Source records:
════════════════════
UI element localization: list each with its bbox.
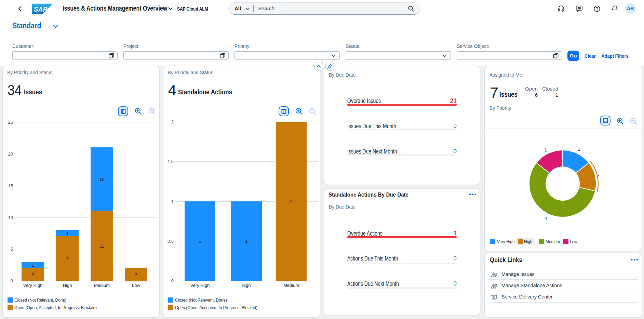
svg-text:1: 1 xyxy=(545,147,547,152)
svg-text:1: 1 xyxy=(598,174,600,179)
svg-text:4: 4 xyxy=(545,216,547,221)
svg-text:SAP: SAP xyxy=(33,5,48,13)
svg-text:1: 1 xyxy=(578,147,580,152)
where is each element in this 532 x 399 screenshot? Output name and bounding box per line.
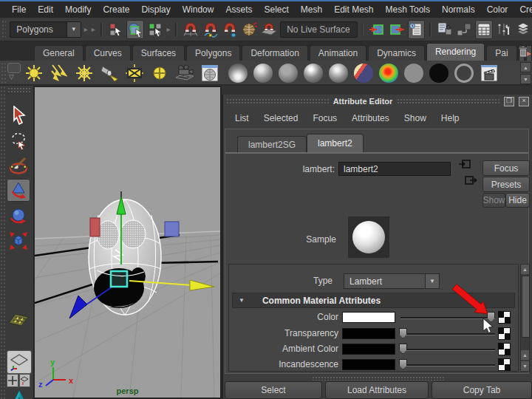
viewport-canvas[interactable]: y x z (35, 87, 220, 398)
anisotropic-material-shelf-button[interactable] (228, 63, 248, 83)
head-model[interactable] (89, 200, 161, 315)
menuset-dropdown[interactable]: Polygons ▼ (10, 21, 81, 38)
scale-tool[interactable] (7, 229, 30, 252)
color-texture-map-button[interactable] (498, 311, 511, 324)
render-view-shelf-button[interactable] (200, 63, 220, 83)
presets-button[interactable]: Presets (482, 177, 530, 192)
construction-history-button[interactable] (408, 20, 426, 39)
four-pane-layout-button[interactable] (7, 374, 18, 387)
ramp-shader-shelf-button[interactable] (353, 63, 374, 83)
live-surface-field[interactable]: No Live Surface (280, 21, 357, 38)
paint-select-tool[interactable] (7, 154, 30, 177)
select-tool[interactable] (7, 103, 30, 126)
focus-button[interactable]: Focus (482, 160, 530, 176)
menu-window[interactable]: Window (177, 4, 220, 15)
scrollbar-up-button[interactable]: ▲ (521, 265, 529, 274)
transparency-texture-map-button[interactable] (498, 327, 511, 340)
menu-modify[interactable]: Modify (59, 4, 97, 15)
shelf-scroll-down-button[interactable]: ▼ (520, 74, 531, 84)
ambient-color-texture-map-button[interactable] (498, 343, 511, 355)
incandescence-swatch[interactable] (342, 359, 395, 370)
statusline-grip[interactable] (1, 20, 6, 39)
manipulator-x-arrow[interactable] (190, 280, 214, 290)
shelf-tab-rendering[interactable]: Rendering (426, 43, 485, 61)
snap-to-curves-button[interactable] (202, 20, 219, 39)
snap-to-grid-button[interactable] (182, 20, 200, 39)
select-hierarchy-button[interactable] (107, 20, 125, 39)
close-icon[interactable]: × (519, 97, 529, 106)
ae-menu-focus[interactable]: Focus (305, 113, 344, 123)
menu-edit[interactable]: Edit (32, 4, 59, 15)
menu-select[interactable]: Select (258, 4, 294, 15)
shelf-tab-curves[interactable]: Curves (85, 45, 131, 61)
toolbox-top-grip[interactable] (7, 87, 31, 93)
shading-map-shelf-button[interactable] (378, 63, 399, 83)
output-connection-button[interactable] (464, 174, 477, 187)
shelf-scroll-up-button[interactable]: ▲ (520, 62, 531, 72)
scrollbar-down-button[interactable]: ▼ (521, 361, 529, 371)
material-type-dropdown[interactable]: Lambert ▼ (344, 273, 440, 289)
incandescence-slider-track[interactable] (400, 364, 495, 366)
point-light-shelf-button[interactable] (74, 63, 95, 83)
collapse-arrow-icon[interactable]: ▼ (239, 297, 245, 304)
toolbox-grip[interactable] (0, 86, 6, 399)
shelf-tab-polygons[interactable]: Polygons (186, 45, 240, 61)
tab-lambert2sg[interactable]: lambert2SG (237, 136, 307, 153)
ae-menu-selected[interactable]: Selected (256, 113, 306, 123)
phonge-material-shelf-button[interactable] (328, 63, 349, 83)
menu-edit-mesh[interactable]: Edit Mesh (328, 4, 379, 15)
hide-button[interactable]: Hide (505, 193, 530, 208)
load-attributes-button[interactable]: Load Attributes (325, 381, 429, 399)
shelf-popup-button[interactable] (7, 63, 21, 73)
surface-shader-shelf-button[interactable] (403, 63, 424, 83)
manipulator-z-arrow[interactable] (69, 296, 87, 318)
color-swatch[interactable] (342, 312, 395, 323)
scrollbar-up2-button[interactable]: ▲ (521, 350, 529, 360)
shelf-tab-general[interactable]: General (34, 45, 83, 61)
make-live-button[interactable] (261, 20, 279, 39)
ae-menu-list[interactable]: List (228, 113, 256, 123)
panel-resize-grip[interactable] (312, 376, 445, 381)
move-tool[interactable] (7, 179, 30, 202)
shelf-tab-surfaces[interactable]: Surfaces (132, 45, 185, 61)
select-component-button[interactable] (146, 20, 164, 39)
select-object-button[interactable] (126, 20, 144, 39)
playblast-shelf-button[interactable] (479, 63, 499, 83)
menu-create[interactable]: Create (97, 4, 135, 15)
menu-mesh-tools[interactable]: Mesh Tools (380, 4, 436, 15)
ambient-color-slider-handle[interactable] (399, 344, 407, 354)
incandescence-texture-map-button[interactable] (498, 358, 511, 371)
color-slider-handle[interactable] (487, 312, 495, 322)
directional-light-shelf-button[interactable] (49, 63, 69, 83)
shelf-tab-deformation[interactable]: Deformation (242, 45, 307, 61)
ae-menu-show[interactable]: Show (397, 113, 434, 123)
select-footer-button[interactable]: Select (225, 381, 322, 399)
incandescence-slider-handle[interactable] (399, 359, 407, 369)
use-background-shelf-button[interactable] (429, 63, 449, 83)
attribute-editor-toggle-button[interactable] (475, 20, 493, 39)
manipulator-center-handle[interactable] (111, 271, 127, 287)
lambert-material-shelf-button[interactable] (278, 63, 299, 83)
ae-menu-help[interactable]: Help (434, 113, 467, 123)
scrollbar-thumb[interactable] (522, 276, 530, 338)
blinn-material-shelf-button[interactable] (253, 63, 273, 83)
layered-shader-shelf-button[interactable] (454, 63, 474, 83)
ambient-color-swatch[interactable] (342, 344, 395, 355)
tab-lambert2[interactable]: lambert2 (307, 134, 364, 153)
common-material-attributes-header[interactable]: ▼ Common Material Attributes (232, 293, 515, 308)
persp-outliner-layout-button[interactable] (19, 374, 31, 387)
menu-mesh[interactable]: Mesh (295, 4, 328, 15)
lasso-tool[interactable] (7, 129, 30, 151)
rotate-tool[interactable] (7, 204, 30, 227)
shelf-tab-dynamics[interactable]: Dynamics (368, 45, 425, 61)
shelf-grip[interactable] (1, 62, 6, 84)
area-light-shelf-button[interactable] (124, 63, 145, 83)
perspective-viewport[interactable]: y x z persp (33, 86, 222, 399)
material-sample-swatch[interactable] (348, 216, 389, 258)
transparency-slider-handle[interactable] (399, 328, 407, 338)
channel-box-button[interactable] (514, 20, 532, 39)
red-face-handle[interactable] (90, 218, 100, 236)
trash-button[interactable] (516, 44, 530, 59)
input-connections-button[interactable] (368, 20, 386, 39)
phong-material-shelf-button[interactable] (303, 63, 324, 83)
════════════════════
TASK PROMPT ▸ Output the records exactly, and let none of their pictures appear in the copy.

ANSWER TO THIS EXERCISE ▸
UI element localization: list each with its bbox.
svg-text:1: 1 xyxy=(545,147,547,152)
svg-text:1: 1 xyxy=(598,174,600,179)
svg-text:4: 4 xyxy=(545,216,547,221)
svg-text:SAP: SAP xyxy=(33,5,48,13)
svg-text:1: 1 xyxy=(578,147,580,152)
where is each element in this 532 x 399 screenshot? Output name and bounding box per line.
viewport-canvas[interactable]: y x z (35, 87, 220, 398)
anisotropic-material-shelf-button[interactable] (228, 63, 248, 83)
head-model[interactable] (89, 200, 161, 315)
menuset-dropdown[interactable]: Polygons ▼ (10, 21, 81, 38)
scale-tool[interactable] (7, 229, 30, 252)
color-texture-map-button[interactable] (498, 311, 511, 324)
render-view-shelf-button[interactable] (200, 63, 220, 83)
presets-button[interactable]: Presets (482, 177, 530, 192)
construction-history-button[interactable] (408, 20, 426, 39)
four-pane-layout-button[interactable] (7, 374, 18, 387)
ramp-shader-shelf-button[interactable] (353, 63, 374, 83)
live-surface-field[interactable]: No Live Surface (280, 21, 357, 38)
paint-select-tool[interactable] (7, 154, 30, 177)
select-tool[interactable] (7, 103, 30, 126)
focus-button[interactable]: Focus (482, 160, 530, 176)
menu-window[interactable]: Window (177, 4, 220, 15)
scrollbar-up-button[interactable]: ▲ (521, 265, 529, 274)
transparency-texture-map-button[interactable] (498, 327, 511, 340)
menu-modify[interactable]: Modify (59, 4, 97, 15)
shelf-scroll-down-button[interactable]: ▼ (520, 74, 531, 84)
ambient-color-texture-map-button[interactable] (498, 343, 511, 355)
incandescence-swatch[interactable] (342, 359, 395, 370)
statusline-grip[interactable] (1, 20, 6, 39)
manipulator-x-arrow[interactable] (190, 280, 214, 290)
shelf-tab-rendering[interactable]: Rendering (426, 43, 485, 61)
snap-to-curves-button[interactable] (202, 20, 219, 39)
snap-to-grid-button[interactable] (182, 20, 200, 39)
select-hierarchy-button[interactable] (107, 20, 125, 39)
close-icon[interactable]: × (519, 97, 529, 106)
ae-menu-focus[interactable]: Focus (305, 113, 344, 123)
menu-edit[interactable]: Edit (32, 4, 59, 15)
menu-select[interactable]: Select (258, 4, 294, 15)
shelf-tab-curves[interactable]: Curves (85, 45, 131, 61)
toolbox-top-grip[interactable] (7, 87, 31, 93)
shading-map-shelf-button[interactable] (378, 63, 399, 83)
output-connection-button[interactable] (464, 174, 477, 187)
shelf-scroll-up-button[interactable]: ▲ (520, 62, 531, 72)
scrollbar-down-button[interactable]: ▼ (521, 361, 529, 371)
material-type-dropdown[interactable]: Lambert ▼ (344, 273, 440, 289)
incandescence-slider-track[interactable] (400, 364, 495, 366)
point-light-shelf-button[interactable] (74, 63, 95, 83)
collapse-arrow-icon[interactable]: ▼ (239, 297, 245, 304)
toolbox-grip[interactable] (0, 86, 6, 399)
shelf-tab-polygons[interactable]: Polygons (186, 45, 240, 61)
tab-lambert2sg[interactable]: lambert2SG (237, 136, 307, 153)
ae-menu-selected[interactable]: Selected (256, 113, 306, 123)
phonge-material-shelf-button[interactable] (328, 63, 349, 83)
menu-edit-mesh[interactable]: Edit Mesh (328, 4, 379, 15)
hide-button[interactable]: Hide (505, 193, 530, 208)
load-attributes-button[interactable]: Load Attributes (325, 381, 429, 399)
shelf-popup-button[interactable] (7, 63, 21, 73)
surface-shader-shelf-button[interactable] (403, 63, 424, 83)
manipulator-z-arrow[interactable] (69, 296, 87, 318)
color-swatch[interactable] (342, 312, 395, 323)
scrollbar-up2-button[interactable]: ▲ (521, 350, 529, 360)
shelf-tab-general[interactable]: General (34, 45, 83, 61)
make-live-button[interactable] (261, 20, 279, 39)
ae-menu-list[interactable]: List (228, 113, 256, 123)
panel-resize-grip[interactable] (312, 376, 445, 381)
move-tool[interactable] (7, 179, 30, 202)
shelf-tab-surfaces[interactable]: Surfaces (132, 45, 185, 61)
select-component-button[interactable] (146, 20, 164, 39)
select-object-button[interactable] (126, 20, 144, 39)
playblast-shelf-button[interactable] (479, 63, 499, 83)
menu-create[interactable]: Create (97, 4, 135, 15)
menu-mesh-tools[interactable]: Mesh Tools (380, 4, 436, 15)
ambient-color-slider-handle[interactable] (399, 344, 407, 354)
incandescence-texture-map-button[interactable] (498, 358, 511, 371)
color-slider-handle[interactable] (487, 312, 495, 322)
directional-light-shelf-button[interactable] (49, 63, 69, 83)
shelf-tab-deformation[interactable]: Deformation (242, 45, 307, 61)
ae-menu-show[interactable]: Show (397, 113, 434, 123)
select-footer-button[interactable]: Select (225, 381, 322, 399)
incandescence-slider-handle[interactable] (399, 359, 407, 369)
use-background-shelf-button[interactable] (429, 63, 449, 83)
attribute-editor-toggle-button[interactable] (475, 20, 493, 39)
manipulator-center-handle[interactable] (111, 271, 127, 287)
lambert-material-shelf-button[interactable] (278, 63, 299, 83)
ae-menu-help[interactable]: Help (434, 113, 467, 123)
scrollbar-thumb[interactable] (522, 276, 530, 338)
blinn-material-shelf-button[interactable] (253, 63, 273, 83)
layered-shader-shelf-button[interactable] (454, 63, 474, 83)
ambient-color-swatch[interactable] (342, 344, 395, 355)
tab-lambert2[interactable]: lambert2 (307, 134, 364, 153)
common-material-attributes-header[interactable]: ▼ Common Material Attributes (232, 293, 515, 308)
persp-outliner-layout-button[interactable] (19, 374, 31, 387)
menu-mesh[interactable]: Mesh (295, 4, 328, 15)
lasso-tool[interactable] (7, 129, 30, 151)
rotate-tool[interactable] (7, 204, 30, 227)
shelf-tab-dynamics[interactable]: Dynamics (368, 45, 425, 61)
shelf-grip[interactable] (1, 62, 6, 84)
area-light-shelf-button[interactable] (124, 63, 145, 83)
perspective-viewport[interactable]: y x z persp (33, 86, 222, 399)
material-sample-swatch[interactable] (348, 216, 389, 258)
transparency-slider-handle[interactable] (399, 328, 407, 338)
channel-box-button[interactable] (514, 20, 532, 39)
red-face-handle[interactable] (90, 218, 100, 236)
trash-button[interactable] (516, 44, 530, 59)
input-connections-button[interactable] (368, 20, 386, 39)
phong-material-shelf-button[interactable] (303, 63, 324, 83)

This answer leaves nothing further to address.